Despite your best endeavours problems will occur. Sometimes they will be big problems.
We work on complex systems which by their very nature are hard to predict. We are often lulled into a false sense of security that makes us think that we understand them only to be surprised when they fail spectacularly in an unexpected way.
Let me give you an example in terms of my cycling hobby.
Last week I was cycling back from work. Suddenly there was a loud bang and I immediately realised my rear wheel had a punctured. But WHY?
On examining the tyre I was expecting a simple inner tube failure, something that I was prepared for, but it was quickly obvious that the side wall of the tyre had split. But WHY?
Before continuing the investigation, I had to deal with the immediate problem. Fixing a split side wall is not something I could do by the roadside so I had to think about my immediate options. There weren’t many. There was a bike shop a couple of miles away but that would be a long walk and I would end up buying whatever they had just to get me home. Would they even be open? The other alternative was to ring my other half to be rescued. And this was what I chose.
I had accepted that the problem was real and I didn’t have many options. At this point I’m not looking for a perfect solution, I just wanted to recover the situation as quickly as possible. Being rescued looked like the best choice, there was little risk that it would make things worse and it was the scenario where I could be home and dry quickly.
Back to the investigation. I needed to know why I ended up in that situation so I could try to avoid it in the future. WHY did I split my tyre?
In my warm and dry garage, I could see that a build-up of grit on my brake block was rubbing the side wall of the tyre when the brakes were applied. But WHY did that cause a failure?
Well, the grit was only rubbing because a week or so earlier I had fitted new brake pads and on adjusting them I had them slightly too high on the wheel rim. This was not a problem when the pads were clean but when they were covered in road grime they rubbed the tyre. However, this should have not been enough for a complete failure. So WHY did the tyre fail?
When I examined the tyre and where it failed I could see other damage around the failure point that was not apparent elsewhere on the tyre. Casting my mind back I remembered having a puncture some months back where I had trapped the inner tube between the rim and tyre after hastily swapping them onto another set of wheels. When that puncture occurred, I had to ride for over a mile on the flat tyre because I wasn’t somewhere I could stop easily to fix it. Could that puncture and the damage caused by riding on the flat tyre be the root cause of a bigger problem some months later?
The point is that a number of things that are not a problem on their own, have the potential to cause bigger problems when they occur together. The only way you know that these things can cause a problem is to experience it. What I have done above is perform a simple root cause analysis on the problem to understand why it occurred. Many organisations miss this when they have an IT incident. They are relieved that the incident has been resolved and frankly don’t want to think about it again.

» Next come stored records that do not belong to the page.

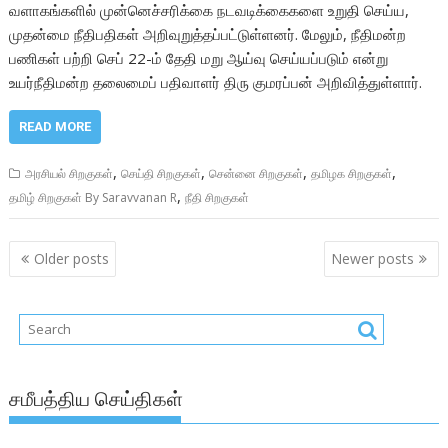
வளாகங்களில் முன்னெச்சரிக்கை நடவடிக்கைகளை உறுதி செய்ய,
முதன்மை நீதிபதிகள் அறிவுறுத்தப்பட்டுள்ளனர். மேலும், நீதிமன்ற
பணிகள் பற்றி செப் 22-ம் தேதி மறு ஆய்வு செய்யப்படும் என்று
உயர்நீதிமன்ற தலைமைப் பதிவாளர் திரு குமரப்பன் அறிவித்துள்ளார்.
READ MORE
,
,
,
,
அரசியல் சிறகுகள்
செய்தி சிறகுகள்
சென்னை சிறகுகள்
தமிழக சிறகுகள்
,
தமிழ் சிறகுகள் By Saravvanan R
நீதி சிறகுகள்
Posts
Older posts
Newer posts
navigation
சமீபத்திய செய்திகள்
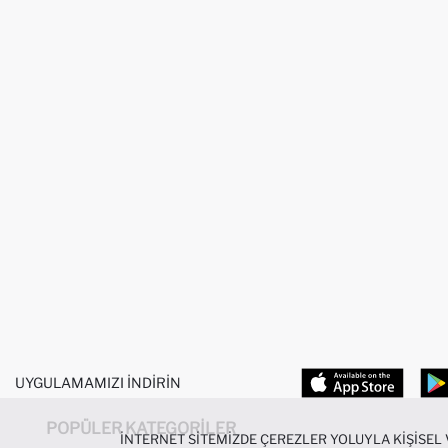
UYGULAMAMIZI İNDIRIN
POPÜLER KATEGORILER
İNTERNET SITEMIZDE ÇEREZLER YOLUYLA KIŞISEL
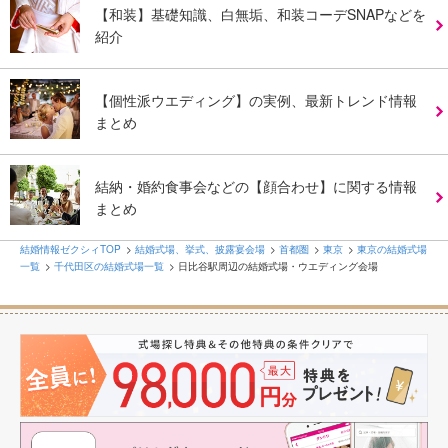
【和装】基礎知識、白無垢、和装コーデSNAPなどを
紹介
【個性派ウエディング】の実例、最新トレンド情報
まとめ
結納・婚約食事会などの【顔合わせ】に関する情報
まとめ
結婚情報ゼクシィTOP
結婚式場、挙式、披露宴会場
首都圏
東京
東京の結婚式場
一覧
千代田区の結婚式場一覧
日比谷駅周辺の結婚式場・ウエディング会場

Unfortunately for these organisations thinking about the problem is the best way to avoid it happening again. Tracing the chain of events helps identify preventative steps and different ways to monitor and maintain your system to ensure that it is not on its way to another failure.
For me it is ensuring that I clean grime off my brake pads and examine my tyres after any punctures. For your IT systems it might be improving code review processes, doing more thorough testing or adding proactive monitoring. Mistakes and problems will happen. Obviously, you want to resolve the situation quickly and calmly but that isn’t the end. You can learn from problems as they help you understand how your systems really work and to improve them over time so problems are less likely to occur – well at least the ones you know about.